Uma manhã, depois de sair da escola e de ter participado nalguns jogos de uma feira que tinha sido montada na aldeia, fui por uma viela, que não era tão habitual nos meus trajetos, com a intenção de me ir para casa. Ouvi alguns gritos que vinham de atrás. Ao longe, uma malta de raparigas com uniformes desarrumados agitava as mãos para me aproximasse delas. Um parque, enegrecido de gravilha, ofereceu-nos o seu piso como o único lugar para sentar. Os comentários cheios de frivolidade (dos quais eu era alheio) daquelas ninfetas impediam-me de participar da conversa. Sobressaí pelo meu silêncio e voltaram-me o olhar. Diz-lhe, disse-me uma rapariga com sardas olhando para Eloísa. O nervoso tomou-me conta. Lembrei-me que há uma semana tinha acordado com a clarividência de estar apaixonado. Tentei refazer um discurso amoroso que tinha revisto alguns dias antes, mas as palavras voaram para uma dimensão impossível de atravessar. Ri com resguardo. Foi aí que escutei a expressão: Digam-se. A amiga mais chegada da Eloísa foi quem expressou isto, o que me estimulou a falar. Olhei-a. Ela estava sentada com as pernas cruzadas na posição de lótus.

Não tinha passado nem um minuto para que um curto beijo (curto no corpo, mas substancial no interior) se fizesse presente sob o amparo dos olhares expectantes das raparigas. O grito juvenil das companheiras que tinham ficado suspensas diante da minha declaração de amor ressoou em ritmo, misteriosamente unânime, como se preparado com antecedência, revelando a consumação do ritual ao tocar a sua boca com a minha e finalmente extinguindo a virgindade labial da sua querida amiga.

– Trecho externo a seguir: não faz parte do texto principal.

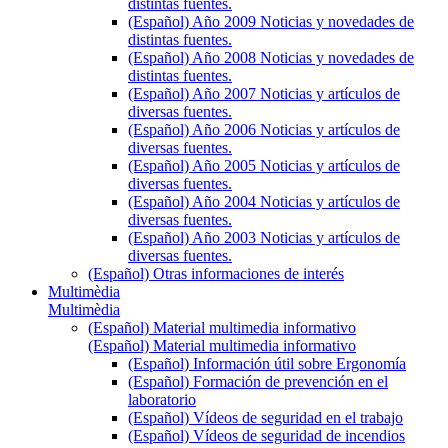
distintas fuentes.
(Español) Año 2009 Noticias y novedades de
distintas fuentes.
(Español) Año 2008 Noticias y novedades de
distintas fuentes.
(Español) Año 2007 Noticias y artículos de
diversas fuentes.
(Español) Año 2006 Noticias y artículos de
diversas fuentes.
(Español) Año 2005 Noticias y artículos de
diversas fuentes.
(Español) Año 2004 Noticias y artículos de
diversas fuentes.
(Español) Año 2003 Noticias y artículos de
diversas fuentes.
(Español) Otras informaciones de interés
Multimèdia
Multimèdia
(Español) Material multimedia informativo
(Español) Material multimedia informativo
(Español) Información útil sobre Ergonomía
(Español) Formación de prevención en el
laboratorio
(Español) Vídeos de seguridad en el trabajo
(Español) Vídeos de seguridad de incendios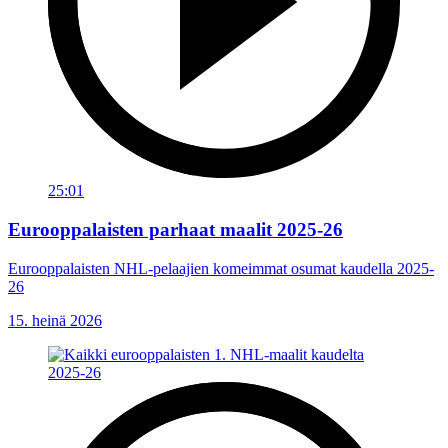
25:01
Eurooppalaisten parhaat maalit 2025-26
Eurooppalaisten NHL-pelaajien komeimmat osumat kaudella 2025-
26
15. heinä 2026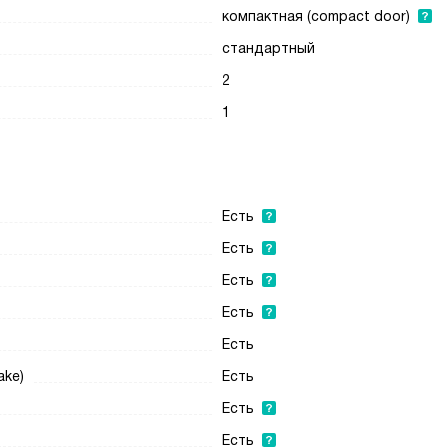
компактная (compact door)
стандартный
2
1
Есть
Есть
Есть
Есть
Есть
ake)
Есть
Есть
Есть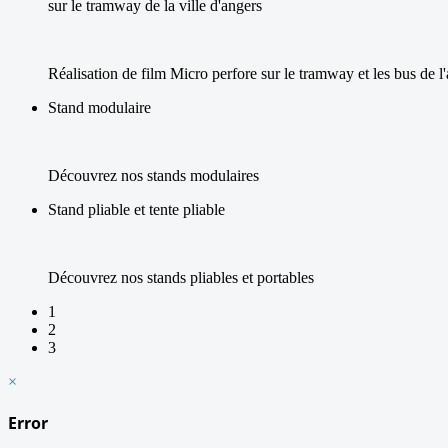
sur le tramway de la ville d'angers
Réalisation de film Micro perfore sur le tramway et les bus de 
Stand modulaire
Découvrez nos stands modulaires
Stand pliable et tente pliable
Découvrez nos stands pliables et portables
1
2
3
×
Error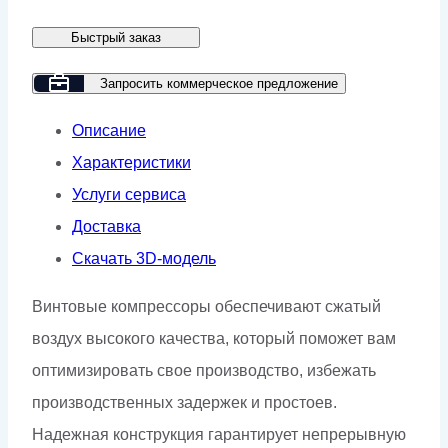
GMP
Быстрый заказ
GM
315-
Запросить коммерческое предложение
8
Описание
Характеристики
Услуги сервиса
Доставка
Скачать 3D-модель
Винтовые компрессоры обеспечивают сжатый
воздух высокого качества, который поможет вам
оптимизировать свое производство, избежать
производственных задержек и простоев.
Надежная конструкция гарантирует непрерывную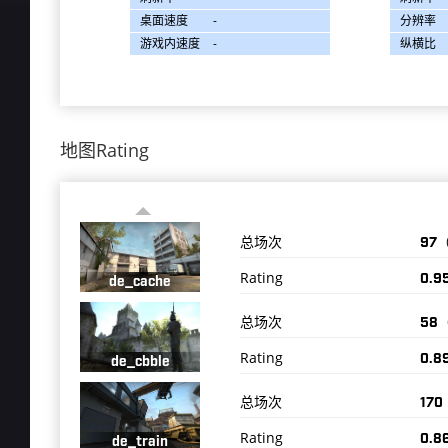
桌面速度
-
分辨率
游戏内速度
-
纵横比
地图Rating
总场次
97
Rating
0.9
de_cache
总场次
58
Rating
0.8
de_cbble
总场次
17
Rating
0.8
de_train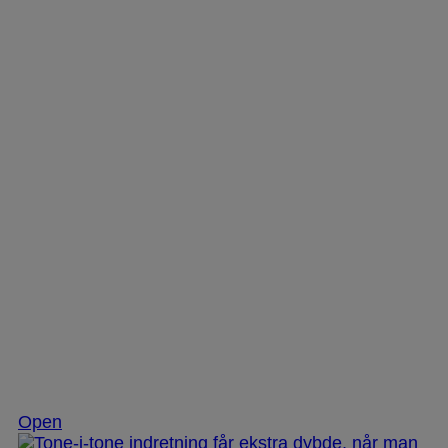
Nov 25
Open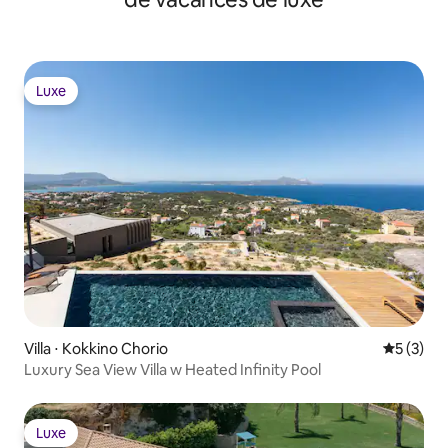
Luxe
Luxe
Villa ⋅ Kokkino Chorio
Évaluatio
5 (3)
Luxury Sea View Villa w Heated Infinity Pool
Luxe
Luxe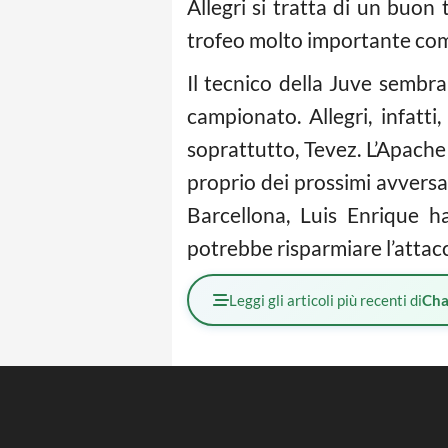
Allegri si tratta di un buon 
trofeo molto importante com
Il tecnico della Juve sembra
campionato. Allegri, infatti
soprattutto, Tevez. L’Apache 
proprio dei prossimi avversar
Barcellona, Luis Enrique h
potrebbe risparmiare l’attacc
Leggi gli articoli più recenti di
Cha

Alguma vez fui virgem. Sempre pensei que o primeiro homem a quem eu daria a minha pureza seria ele. Esse sentimento de coceguinhas surgia-me cada vez que acabava de ler as suas cartas de amor, inteligentes, apaixonadas e ridículas, como todas as cartas de amor devem ser. Afinal, tínhamos um relacionamento de alguns anos.

Mas afastei-me do assunto, minha cara amiga, e uma vez que insistes em conhecer a minha história, vou continuar a tentar concluir o meu relato.

Se há uma coisa que não foi apagada da minha memória, mais do que o registo visual, é o cheiro dos seus corpos. Se alguma vez me pedissem para identificar algum deles pela natureza da sua construção, tenho a certeza de que erraria mais na minha exploração do que se o fizesse pelos seus cheiros.

O homem silencioso, a quem preferi chamar mudo ao longo dos anos, tinha um cheiro particular a óleo de máquina, como se o seu trabalho fosse lubrificar as engrenagens de mecanismos complicados durante todo o dia. O bojudo cheirava a cebola rança, um fedor que emanava das suas axilas que se intensificava à medida que as gotas de suor da sua testa caíam sobre o meu rosto. O jovem cheirava a canela, mas por vezes deixava na atmosfera uma fragrância nauseante de frutos do mar macerados.

As investidas do verme gordo eram as mais atrozes. Ter o peso da sua corpulência áspera e repulsiva foi o menor de todos em comparação com senti-lo dentro de mim.